< Psalmen 122 >
1 Een bedevaartslied. Wat was ik verheugd, toen men zeide: "Wij trekken op naar Jahweh’s huis!"
A Song of Degrees. I was glad when they said to me, Let us go into the house of the Lord.
2 En nu staan onze voeten Al binnen uw poorten, Jerusalem!
Our feet stood in your courts, O Jerusalem.
3 Jerusalem, als stad herbouwd, Met burgers, vast aaneen gesloten;
Jerusalem is built as a city whose fellowship is complete.
4 Waar de stammen naar opgaan, De stammen van Jahweh.
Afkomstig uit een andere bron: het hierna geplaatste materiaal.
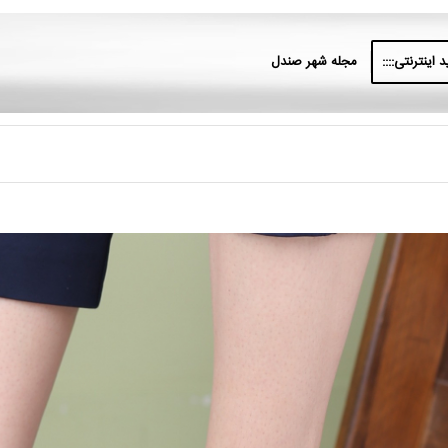
 اینترنتی::::
مجله شهر صندل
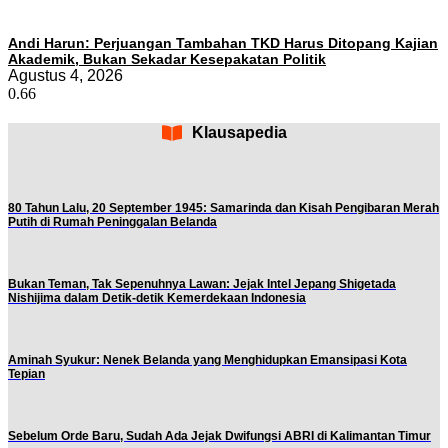
Andi Harun: Perjuangan Tambahan TKD Harus Ditopang Kajian
Akademik, Bukan Sekadar Kesepakatan Politik
Agustus 4, 2026
Klausapedia
80 Tahun Lalu, 20 September 1945: Samarinda dan Kisah Pengibaran Merah
Putih di Rumah Peninggalan Belanda
Bukan Teman, Tak Sepenuhnya Lawan: Jejak Intel Jepang Shigetada
Nishijima dalam Detik-detik Kemerdekaan Indonesia
Aminah Syukur: Nenek Belanda yang Menghidupkan Emansipasi Kota
Tepian
Sebelum Orde Baru, Sudah Ada Jejak Dwifungsi ABRI di Kalimantan Timur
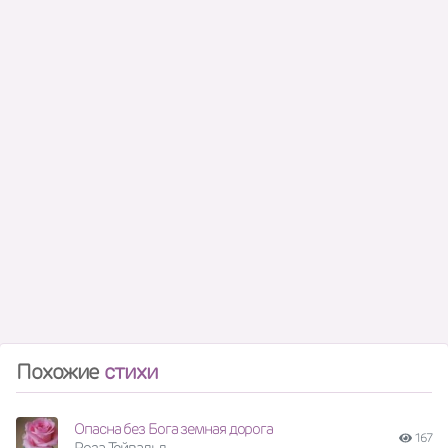
Похожие
стихи
Опасна без Бога земная дорога
167
Роза Тейвальд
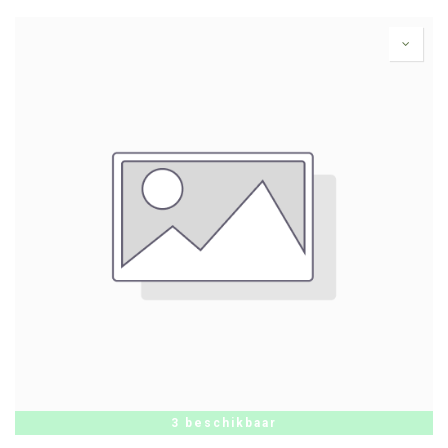
3 beschikbaar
Daar is het Israël een wet, De Naam van Jahweh te loven;
For there the tribes went up, the tribes of the Lord, as a testimony for Israel, to give thanks to the name of the Lord.
5 Daar staan de zetels voor het gericht, En het troongestoelte van Davids huis.
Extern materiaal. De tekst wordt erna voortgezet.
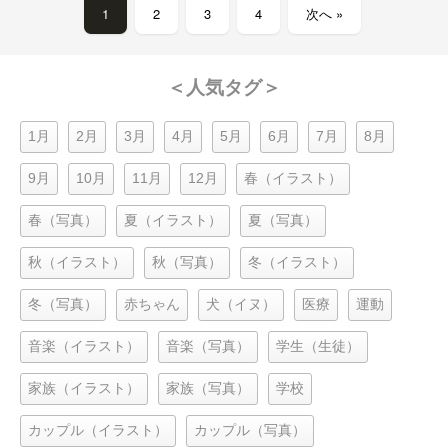
1
2
3
4
次へ »
＜人気タグ＞
1月
2月
3月
4月
5月
6月
7月
8月
9月
10月
11月
12月
春（イラスト）
春（写真）
夏（イラスト）
夏（写真）
秋（イラスト）
秋（写真）
冬（イラスト）
冬（写真）
赤ちゃん
犬（イヌ）
医療
運動
音楽（イラスト）
音楽（写真）
学生（生徒）
家族（イラスト）
家族（写真）
学校
カップル（イラスト）
カップル（写真）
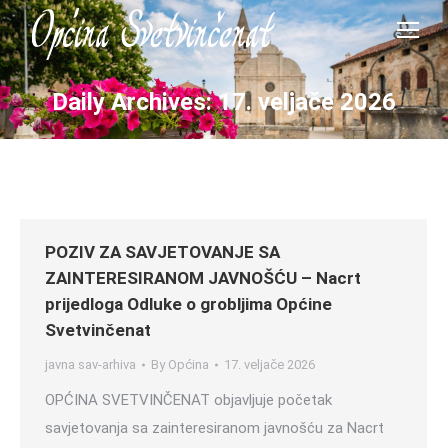
Daily Archives:
17. veljače 2026
POZIV ZA SAVJETOVANJE SA
ZAINTERESIRANOM JAVNOŠĆU – Nacrt
prijedloga Odluke o grobljima Općine
Svetvinčenat
javna sav-arhiva
By
Općina
17. veljače 2026
OPĆINA SVETVINČENAT objavljuje početak
savjetovanja sa zainteresiranom javnošću za Nacrt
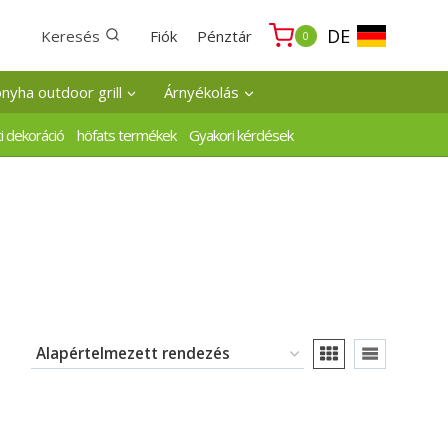
DE
Keresés
Fiók
Pénztár
0
onyha outdoor grill
Árnyékolás
i dekoráció
höfats termékek
Gyakori kérdések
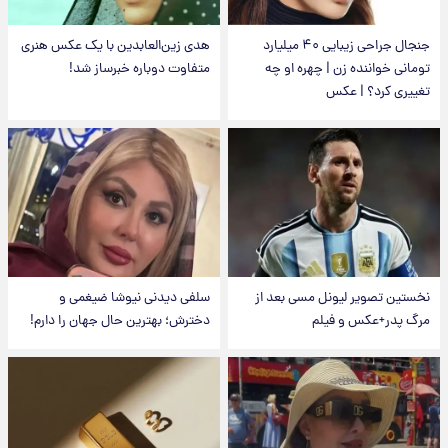
جنجال جراحی زیبایی ۴۰ میلیارد
هدی زین‌العابدین با یک عکس هنری
تومانی خواننده زن | چهره او چه
متفاوت دوباره خبرساز شد!
تغییری کرد؟ | عکس
نخستین تصویر لیونل مسی بعد از
سلفی دیدنی نیوشا ضیغمی و
مرگ پدر+عکس و فیلم
دخترش؛ بهترین حال جهان را دارم!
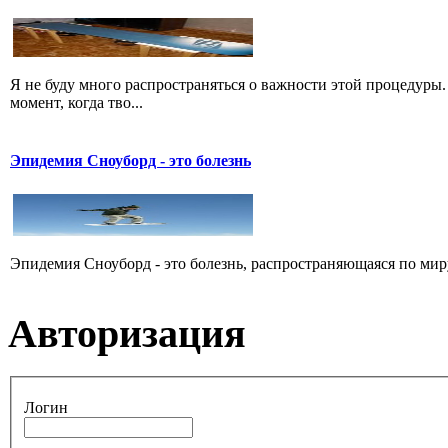
Я не буду много распространяться о важности этой процедуры.
момент, когда тво...
Эпидемия Сноуборд - это болезнь
Эпидемия Сноуборд - это болезнь, распространяющаяся по миру
Авторизация
Логин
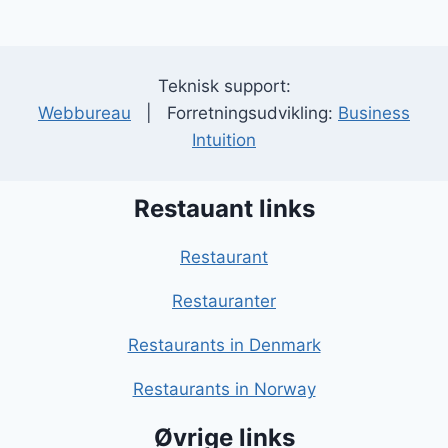
Teknisk support:
Webbureau
| Forretningsudvikling:
Business
Intuition
Restauant links
Restaurant
Restauranter
Restaurants in Denmark
Restaurants in Norway
Øvrige links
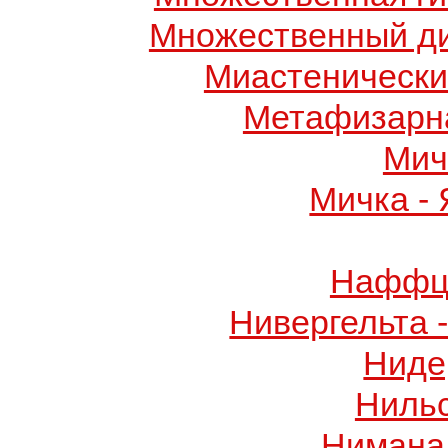
Множественный д
Миастенически
Метафизарн
Мич
Мичка -
Наффци
Нивергельта 
Ниде
Ниль
Нимана 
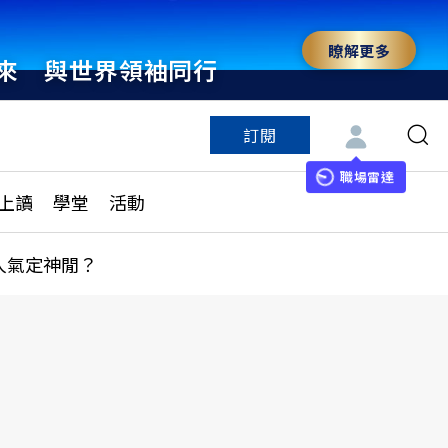
瞭解更多
來 與世界領袖同行
訂閱
特色頻道
訂閱
見線上讀
ESG遠見
職場雷達
上讀
學堂
活動
多訂閱方案
城市學
刊購買
健康遠見
人氣定神閒？
子報訂閱
華人精英論壇
享知識包
領導影響力學院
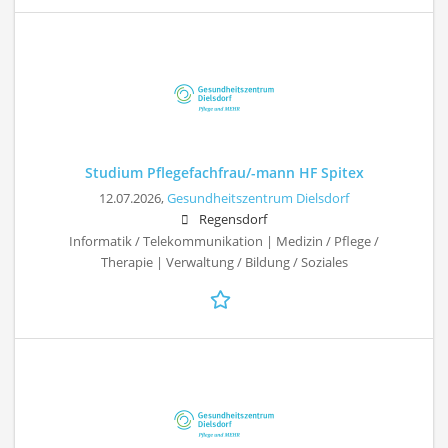
Studium Pflegefachfrau/-mann HF Spitex
12.07.2026,
Gesundheitszentrum Dielsdorf
Regensdorf
Informatik / Telekommunikation | Medizin / Pflege /
Therapie | Verwaltung / Bildung / Soziales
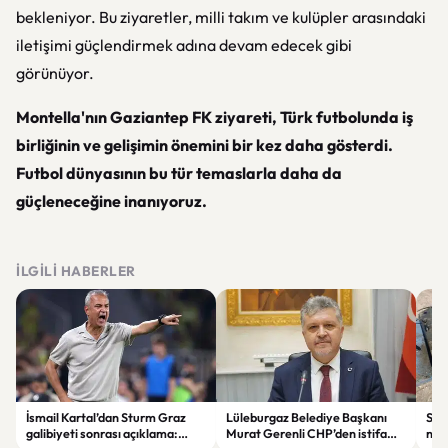
bekleniyor. Bu ziyaretler, milli takım ve kulüpler arasındaki
iletişimi güçlendirmek adına devam edecek gibi
görünüyor.
Montella'nın Gaziantep FK ziyareti, Türk futbolunda iş
birliğinin ve gelişimin önemini bir kez daha gösterdi.
Futbol dünyasının bu tür temaslarla daha da
güçleneceğine inanıyoruz.
İLGILI HABERLER
İsmail Kartal’dan Sturm Graz
Lüleburgaz Belediye Başkanı
Sak
galibiyeti sonrası açıklama:
Murat Gerenli CHP’den istifa
nede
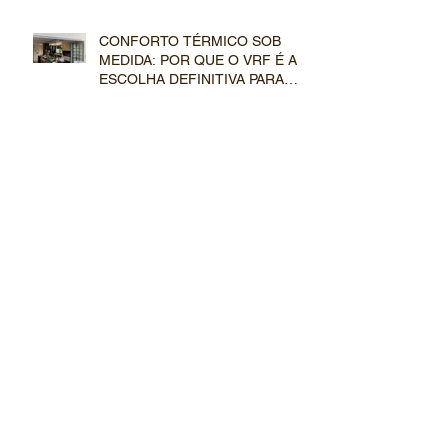
CONFORTO TÉRMICO SOB
MEDIDA: POR QUE O VRF É A
ESCOLHA DEFINITIVA PARA
GRANDES RESIDÊNCIAS?
CLIMATIZAÇÃO INVISÍVEL:
COMO O SISTEMA VRF
TRANSFORMA PROJETOS
ARQUITETÔNICOS DE ALTO
PADRÃO
VRF COM RECUPERAÇÃO DE
CALOR: CONFORTO
SIMULTÂNEO E INTELIGÊNCIA
TÉRMICA
LIBERDADE CRIATIVA: POR
QUE ARQUITETOS PREFEREM
O SISTEMA VRF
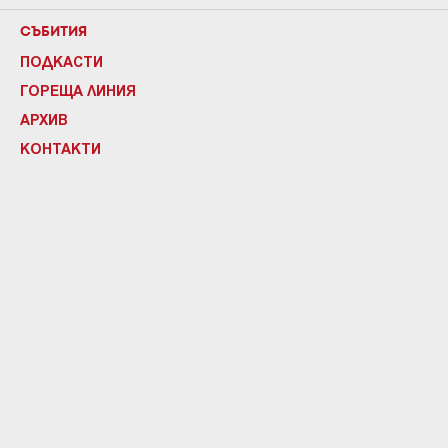
СЪБИТИЯ
ПОДКАСТИ
ГОРЕЩА ЛИНИЯ
АРХИВ
КОНТАКТИ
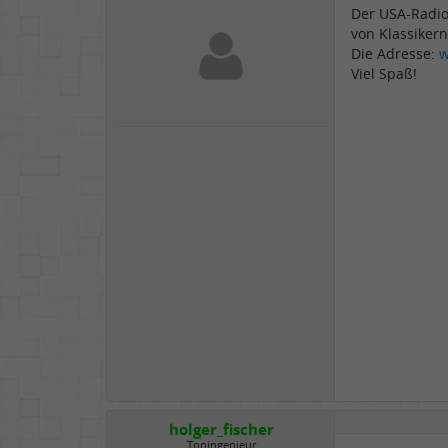
Der USA-Radio
von Klassiker
Die Adresse:
w
Viel Spaß!
holger_fischer
Toningenieur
For there are set thrones for judgment, [even] thrones for the house of David.
6 Jerusalem, die u liefhebben, Wensen u vrede en heil;
Pray now for the peace of Jerusalem: and [let there be] prosperity to them that love you.
7 Vrede zij binnen uw muren, Heil binnen uw burchten!
Let peace, I pray, be within your host, and prosperity in your palaces.
8 Om mijn broeders en vrienden Bid ik de vrede over u af;
For the sake of my brethren and my neighbors, I have indeed spoken peace concerning you.
9 Om het huis van Jahweh, onzen God, Wil ik smeken voor uw heil!
Because of the house of the Lord our God, I have diligently sought your good.